* _What you need to do_:
Return the run of lines below that opens with the line containing "Cookie-Zustimmung verwalten" and closes with the line containing "eplanten Umfang und Anlass Deiner Feier oder", keeping each one exact.

* _Task material_:
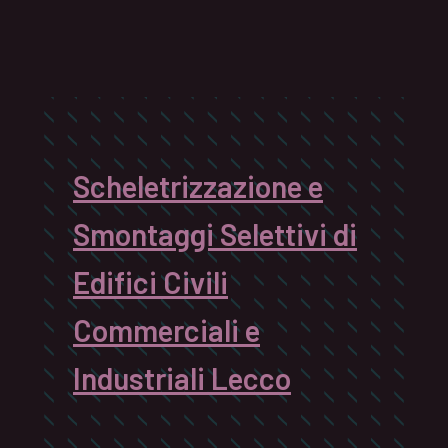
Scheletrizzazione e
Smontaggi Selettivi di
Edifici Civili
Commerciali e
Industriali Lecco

---

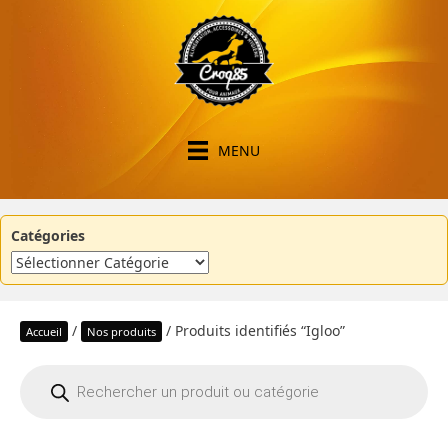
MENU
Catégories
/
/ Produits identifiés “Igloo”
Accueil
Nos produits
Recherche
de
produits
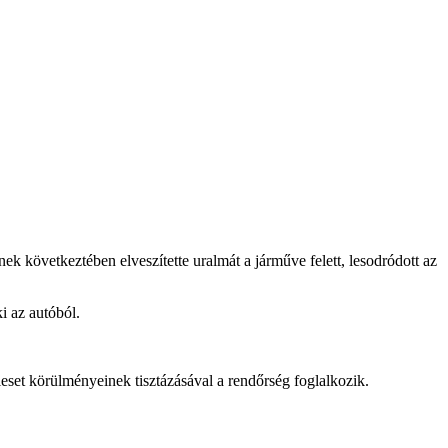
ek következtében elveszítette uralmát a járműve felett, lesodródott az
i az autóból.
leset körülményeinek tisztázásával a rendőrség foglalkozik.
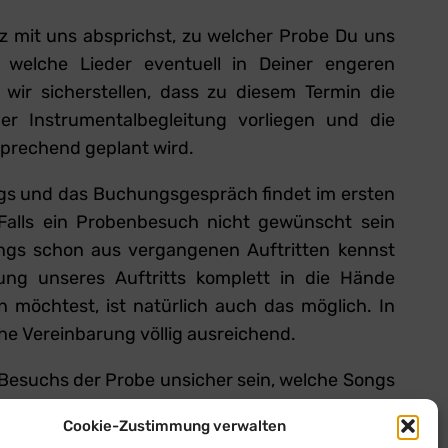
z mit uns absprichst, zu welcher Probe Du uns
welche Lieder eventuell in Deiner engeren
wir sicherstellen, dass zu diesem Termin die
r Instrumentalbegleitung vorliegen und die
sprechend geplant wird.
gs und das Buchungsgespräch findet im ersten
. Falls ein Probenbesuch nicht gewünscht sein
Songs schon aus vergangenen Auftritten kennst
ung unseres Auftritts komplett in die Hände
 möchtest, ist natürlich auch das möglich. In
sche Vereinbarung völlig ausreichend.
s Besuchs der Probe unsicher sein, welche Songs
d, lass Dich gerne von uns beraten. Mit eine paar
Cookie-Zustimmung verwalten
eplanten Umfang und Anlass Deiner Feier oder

* _Final answer_:
Cookie-Zustimmung verwalten
eplanten Umfang und Anlass Deiner Feier oder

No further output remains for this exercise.